Collected data:
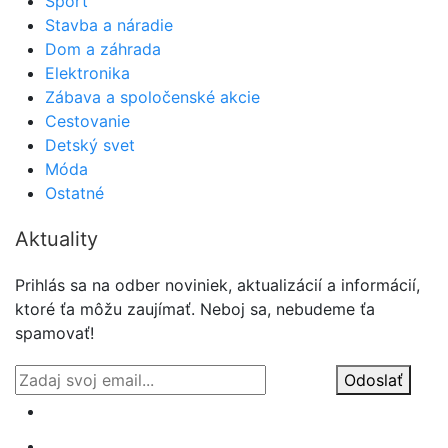
Šport
Stavba a náradie
Dom a záhrada
Elektronika
Zábava a spoločenské akcie
Cestovanie
Detský svet
Móda
Ostatné
Aktuality
Prihlás sa na odber noviniek, aktualizácií a informácií,
ktoré ťa môžu zaujímať. Neboj sa, nebudeme ťa
spamovať!
Odoslať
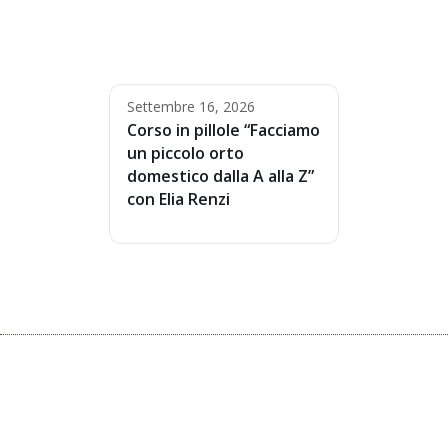
Settembre 16, 2026
Corso in pillole “Facciamo
un piccolo orto
domestico dalla A alla Z”
con Elia Renzi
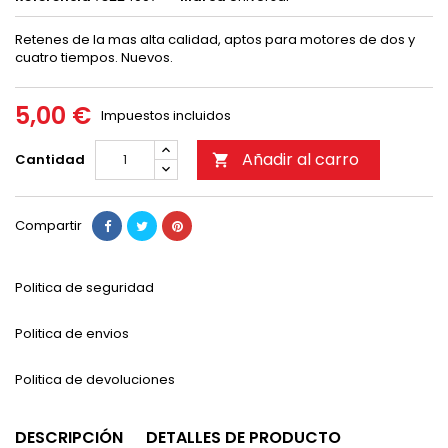
Retenes de la mas alta calidad, aptos para motores de dos y
cuatro tiempos. Nuevos.
5,00 €
Impuestos incluidos
Añadir al carro
Cantidad

Compartir
Politica de seguridad
Politica de envios
Politica de devoluciones
DESCRIPCIÓN
DETALLES DE PRODUCTO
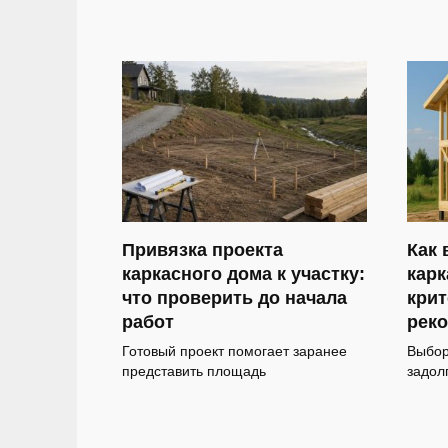
Привязка проекта
Как 
каркасного дома к участку:
карк
что проверить до начала
крит
работ
рек
Готовый проект помогает заранее
Выбор
представить площадь
задол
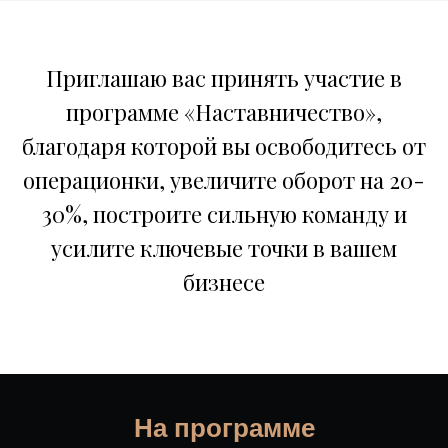
Приглашаю вас принять участие в
программе «Наставничество»,
благодаря которой вы освободитесь от
операционки, увеличите оборот на 20-
30%, построите сильную команду и
усилите ключевые точки в вашем
бизнесе
На программе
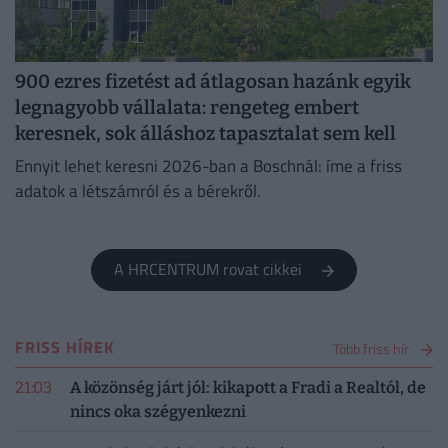
900 ezres fizetést ad átlagosan hazánk egyik
legnagyobb vállalata: rengeteg embert
keresnek, sok álláshoz tapasztalat sem kell
Ennyit lehet keresni 2026-ban a Boschnál: íme a friss
adatok a létszámról és a bérekről.
A HRCENTRUM rovat cikkei
FRISS HÍREK
Több friss hír
21:03
A közönség járt jól: kikapott a Fradi a Realtól, de
nincs oka szégyenkezni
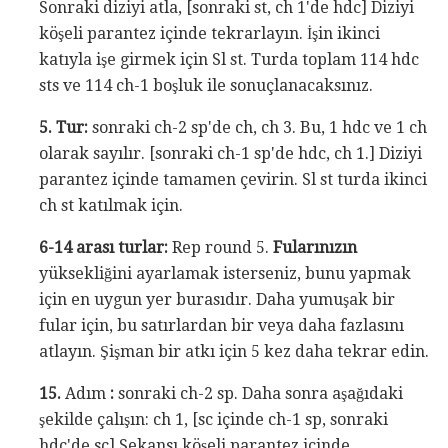
Sonraki diziyi atla, [sonraki st, ch 1'de hdc] Diziyi
köşeli parantez içinde tekrarlayın. İşin ikinci
katıyla işe girmek için Sl st. Turda toplam 114 hdc
sts ve 114 ch-1 boşluk ile sonuçlanacaksınız.
5. Tur:
sonraki ch-2 sp'de ch, ch 3. Bu, 1 hdc ve 1 ch
olarak sayılır. [sonraki ch-1 sp'de hdc, ch 1.] Diziyi
parantez içinde tamamen çevirin. Sl st turda ikinci
ch st katılmak için.
6-14 arası turlar:
Rep round 5.
Fularınızın
yüksekliğini ayarlamak isterseniz, bunu yapmak
için en uygun yer burasıdır. Daha yumuşak bir
fular için, bu satırlardan bir veya daha fazlasını
atlayın. Şişman bir atkı için 5 kez daha tekrar edin.
15.
Adım
:
sonraki ch-2 sp. Daha sonra aşağıdaki
şekilde çalışın: ch 1, [sc içinde ch-1 sp, sonraki
hdc'de sc] Sekansı köşeli parantez içinde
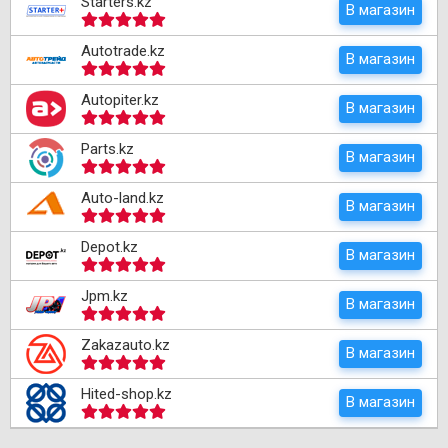
Starters.kz
В магазин
Autotrade.kz
В магазин
Autopiter.kz
В магазин
Parts.kz
В магазин
Auto-land.kz
В магазин
Depot.kz
В магазин
Jpm.kz
В магазин
Zakazauto.kz
В магазин
Hited-shop.kz
В магазин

__BRIEF__: Above are the records. Copy exactly, and only, the lines from the line containing "DESCRIPCIÓN" through the last one, omitting any pictures.

__ANSWER SECTION__:
DESCRIPCIÓN
DETALLES DE PRODUCTO
Привязка проекта
Как 
каркасного дома к участку:
карк
что проверить до начала
крит
работ
рек
Готовый проект помогает заранее
Выбор
представить площадь
задол
Приглашаю вас принять участие в
программе «Наставничество»,
благодаря которой вы освободитесь от
операционки, увеличите оборот на 20-
30%, построите сильную команду и
усилите ключевые точки в вашем
бизнесе
На программе
900 ezres fizetést ad átlagosan hazánk egyik
legnagyobb vállalata: rengeteg embert
keresnek, sok álláshoz tapasztalat sem kell
Ennyit lehet keresni 2026-ban a Boschnál: íme a friss
adatok a létszámról és a bérekről.
A HRCENTRUM rovat cikkei
FRISS HÍREK
Több friss hír
21:03
A közönség járt jól: kikapott a Fradi a Realtól, de
nincs oka szégyenkezni
Sonraki diziyi atla, [sonraki st, ch 1'de hdc] Diziyi
köşeli parantez içinde tekrarlayın. İşin ikinci
katıyla işe girmek için Sl st. Turda toplam 114 hdc
sts ve 114 ch-1 boşluk ile sonuçlanacaksınız.
5. Tur:
sonraki ch-2 sp'de ch, ch 3. Bu, 1 hdc ve 1 ch
olarak sayılır. [sonraki ch-1 sp'de hdc, ch 1.] Diziyi
parantez içinde tamamen çevirin. Sl st turda ikinci
ch st katılmak için.
6-14 arası turlar:
Rep round 5.
Fularınızın
yüksekliğini ayarlamak isterseniz, bunu yapmak
için en uygun yer burasıdır. Daha yumuşak bir
fular için, bu satırlardan bir veya daha fazlasını
atlayın. Şişman bir atkı için 5 kez daha tekrar edin.
15.
Adım
:
sonraki ch-2 sp. Daha sonra aşağıdaki
şekilde çalışın: ch 1, [sc içinde ch-1 sp, sonraki
hdc'de sc] Sekansı köşeli parantez içinde
Starters.kz
В магазин
Autotrade.kz
В магазин
Autopiter.kz
В магазин
Parts.kz
В магазин
Auto-land.kz
В магазин
Depot.kz
В магазин
Jpm.kz
В магазин
Zakazauto.kz
В магазин
Hited-shop.kz
В магазин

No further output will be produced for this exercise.